[Start of section]

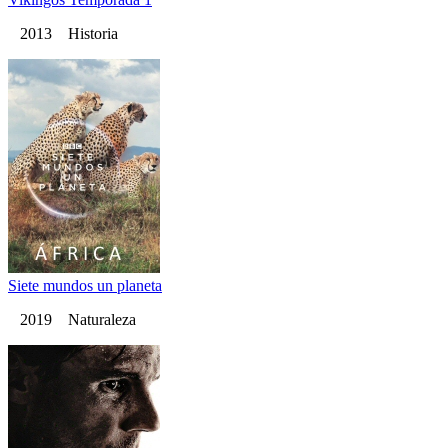
2013 Historia
Siete mundos un planeta
2019 Naturaleza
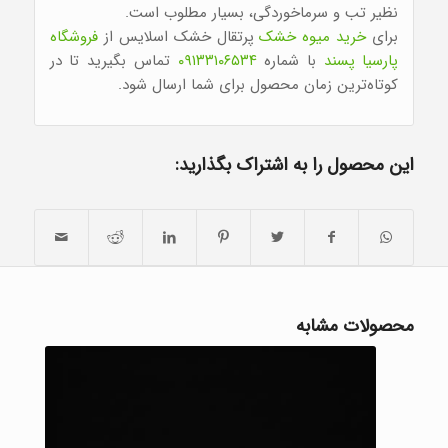
نظیر تب و سرماخوردگی، بسیار مطلوب است.
برای
خرید میوه خشک
پرتقال خشک اسلایس از
فروشگاه
پارسیا پسند
با شماره
۰۹۱۳۳۱۰۶۵۳۴
تماس بگیرید تا در
کوتاه‌ترین زمان محصول برای شما ارسال شود.
این محصول را به اشتراک بگذارید:
محصولات مشابه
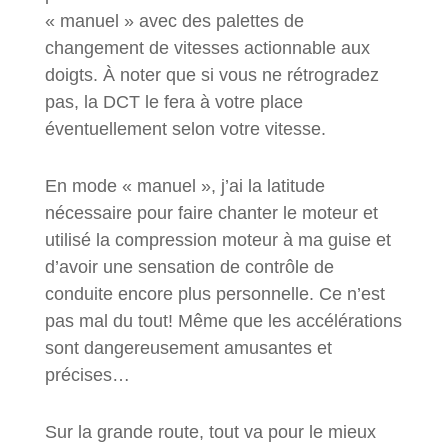
« manuel » avec des palettes de
changement de vitesses actionnable aux
doigts. À noter que si vous ne rétrogradez
pas, la DCT le fera à votre place
éventuellement selon votre vitesse.
En mode « manuel », j’ai la latitude
nécessaire pour faire chanter le moteur et
utilisé la compression moteur à ma guise et
d’avoir une sensation de contrôle de
conduite encore plus personnelle. Ce n’est
pas mal du tout! Même que les accélérations
sont dangereusement amusantes et
précises…
Sur la grande route, tout va pour le mieux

[End of section]

**Task item**:
Only the pictures may be dropped when you copy the data above; everything else stays exact.

**Solution for this exercise**:
2013 Historia
Siete mundos un planeta
2019 Naturaleza
نظیر تب و سرماخوردگی، بسیار مطلوب است.
برای
خرید میوه خشک
پرتقال خشک اسلایس از
فروشگاه
پارسیا پسند
با شماره
۰۹۱۳۳۱۰۶۵۳۴
تماس بگیرید تا در
کوتاه‌ترین زمان محصول برای شما ارسال شود.
این محصول را به اشتراک بگذارید:
محصولات مشابه
« manuel » avec des palettes de
changement de vitesses actionnable aux
doigts. À noter que si vous ne rétrogradez
pas, la DCT le fera à votre place
éventuellement selon votre vitesse.
En mode « manuel », j’ai la latitude
nécessaire pour faire chanter le moteur et
utilisé la compression moteur à ma guise et
d’avoir une sensation de contrôle de
conduite encore plus personnelle. Ce n’est
pas mal du tout! Même que les accélérations
sont dangereusement amusantes et
précises…
Sur la grande route, tout va pour le mieux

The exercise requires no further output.